Aim of the exercise ▸ Report every line in the records below that holds the word "Randonnées".

[Collected data entries]

+++

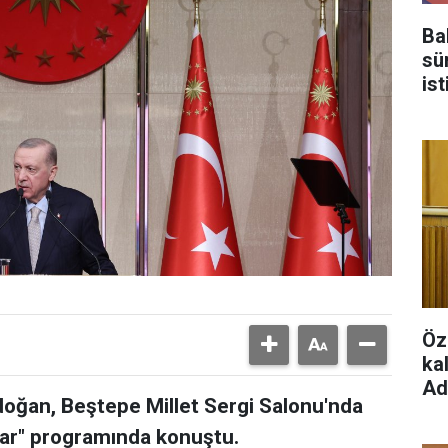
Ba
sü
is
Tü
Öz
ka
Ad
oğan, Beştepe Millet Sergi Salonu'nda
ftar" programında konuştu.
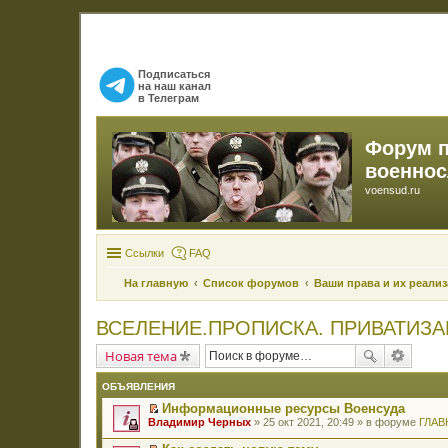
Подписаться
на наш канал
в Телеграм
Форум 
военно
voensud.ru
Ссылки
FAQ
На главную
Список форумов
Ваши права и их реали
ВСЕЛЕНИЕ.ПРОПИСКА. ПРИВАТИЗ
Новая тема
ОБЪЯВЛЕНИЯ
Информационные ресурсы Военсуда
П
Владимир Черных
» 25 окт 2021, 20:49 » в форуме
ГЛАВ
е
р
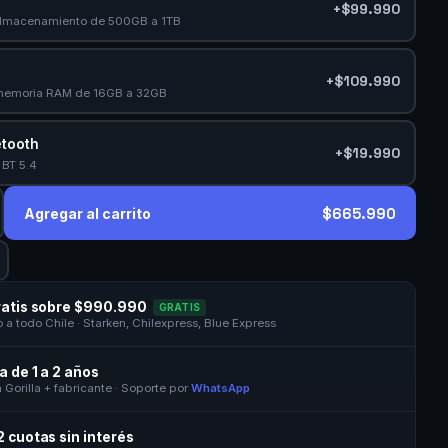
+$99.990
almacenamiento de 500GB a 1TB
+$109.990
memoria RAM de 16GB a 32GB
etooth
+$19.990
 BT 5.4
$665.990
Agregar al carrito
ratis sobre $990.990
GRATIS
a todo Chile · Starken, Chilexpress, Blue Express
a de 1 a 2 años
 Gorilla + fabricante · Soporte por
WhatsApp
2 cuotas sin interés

+++

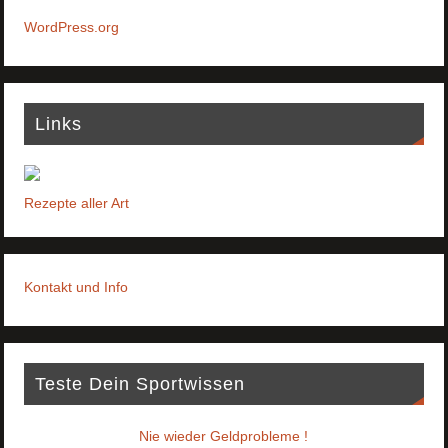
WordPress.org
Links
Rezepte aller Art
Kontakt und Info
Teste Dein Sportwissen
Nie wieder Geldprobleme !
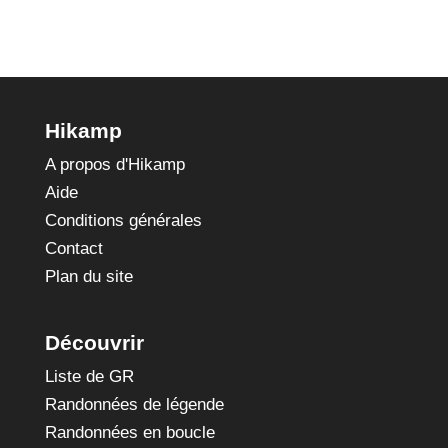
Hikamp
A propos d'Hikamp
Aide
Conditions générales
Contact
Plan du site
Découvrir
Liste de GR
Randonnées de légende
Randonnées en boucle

+++

Task output ▸
Randonnées de légende
Randonnées en boucle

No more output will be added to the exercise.